Sum of two polyhedra is a polyhedron I'm reviewing for a midterm next week in an optimization course. Currently, I'm having a great deal of trouble with a review problem. The problem is as follows:
Let P and Q be polyhedra in R^n. Let P+Q = {x + y | x in P and y in Q}.
(a) Show that P+Q is a polyhedron
(b) Show that every extreme point of P+Q is the sum of an extreme point of P and an extreme point of Q.
First, I know this question has been asked on here before, but, due to the OP's lack of info, it went pretty much unanswered.

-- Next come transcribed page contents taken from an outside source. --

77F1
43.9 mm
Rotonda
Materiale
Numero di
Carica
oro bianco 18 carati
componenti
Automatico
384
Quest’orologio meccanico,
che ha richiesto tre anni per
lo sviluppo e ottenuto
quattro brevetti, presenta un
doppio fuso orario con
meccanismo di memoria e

My attempt has been as follows:
My professor says P is a polyhedron if P can be written in the form P = { x in Rn | ai'x >= bi, for i = 1,...,m} equivalently, if A is the matrix with row vectors ai, we have P = {x in Rn | Ax >= b}.  So a polyhedron is the intersection of a finite number of half spaces. However, after this, I'm entirely lost.
I have that z = x+y, but cannot begin to show how or why the sum of any arbitrary x from P and y from Q must lie in a polyhedron. I tried to show that z satisfied (ai+hi)*z >= bi + gi, ai and hi are the constraints that x and y satisfy respectively, but I don't think that is true. Any advice as to how I could approach this problem / what is wrong with my approach would be greatly appreciated.
 A: a) 
Let $P=\{x|Ax\ge a\}, Q=\{y|By\ge b\}$.
Now define $M=\{(x,y,z)|Ax\ge a, By \ge b, z=x+y\}$.

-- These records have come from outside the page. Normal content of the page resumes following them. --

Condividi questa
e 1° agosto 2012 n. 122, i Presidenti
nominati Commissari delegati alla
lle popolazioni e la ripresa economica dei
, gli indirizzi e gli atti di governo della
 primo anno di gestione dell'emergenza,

$P+Q$ is the projection of $M$ on the $z$ coordinates, therefore a polyhedron.
b)
We want to show that $x$ must be an extreme point in $P$, if $z=x+y$ is an extreme point in $P+Q$
First let's assume that $x$ is not an extreme point in $P$, i.e. there are $x_1,x_2\in P\backslash\{x\}$ and $0<\lambda<1$ s.t.

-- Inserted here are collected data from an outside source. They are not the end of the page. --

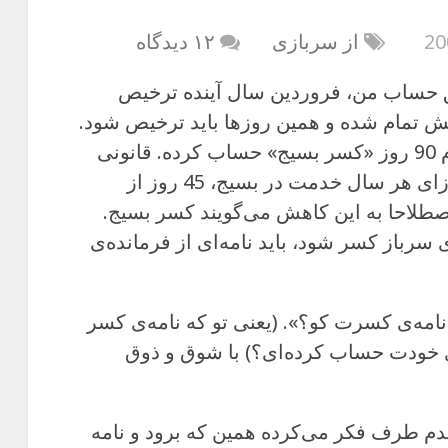
از سربازی
۱۲ دیدگاه
ق حساب من، فروردین سال آینده ترخیص
تمام شده و همین روزها باید ترخیص شود.
نگاهی به تخمین خودش انداختم و دیدم 90 روز «کسر بسیج» حساب کرده. قانونی
هست که می‌گوید بسیجیان فعال، به ازای هر سال خدمت در بسیج، 45 روز از
طلاحا به این کاهش می‌گویند کسر بسیج.
سرباز کسر شود، باید نامه‌ای از فرمانده‌ی
نامه‌ی کسرت کو؟». (یعنی تو که نامه‌ی کسر
 نداری چرا 90 روز برای خودت حساب کرده‌ای؟) با شوق و ذوق
یدم طرف فکر می‌کرده همین که برود و نامه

$$\lambda x_1 + (1-\lambda) x_2 = x$$
Since $x_1, x_2\in P$, also $z_1:=x_1+y, z_2:=x_2+y\in P+Q$ (this is how $P+Q$ is defined).
As you might have guessed, $\lambda z_1 + (1-\lambda) z_2 = z$ (it's easy to check this, just replace the $z_1, z_2$ with their definition, expand and simplify).
But wait, we depicted $z$ as a linear combination of elements of $P+Q$(to be formally correct: $0<\lambda<1,\;z_1,z_2\in (P+Q)\backslash\{z\},\;\lambda z_1+(1-\lambda)z_2 = z$)
Hence $z$ cannot be an extreme point in $P+Q$.
So we showed if $x$ is not an extreme point in $P$, then $z=x+y$ cannot be an extreme point in $P+Q$.
Apply the contraposition and you're done: If $z=x+y$ is an extreme point in $P+Q$ then $x$ is an extreme point in $P$.
Note that $x, P$ and $y, Q$ are mutually interchangable.
A: My answer for (a):
Let $C = \{(x, y) \mid x \in P, y \in Q\}$, clearly, $C$ is a polyhedron.
Define a linear transformation $T: R^n \times R^n \to R^n$ by $T(x, y) = x + y$. Then $P+Q$ is the image of $C$ under $T$.
By theorem 19.3 in convex analysis, R.T. Rockfeller, we conclude $P+Q$ is a polyhedron.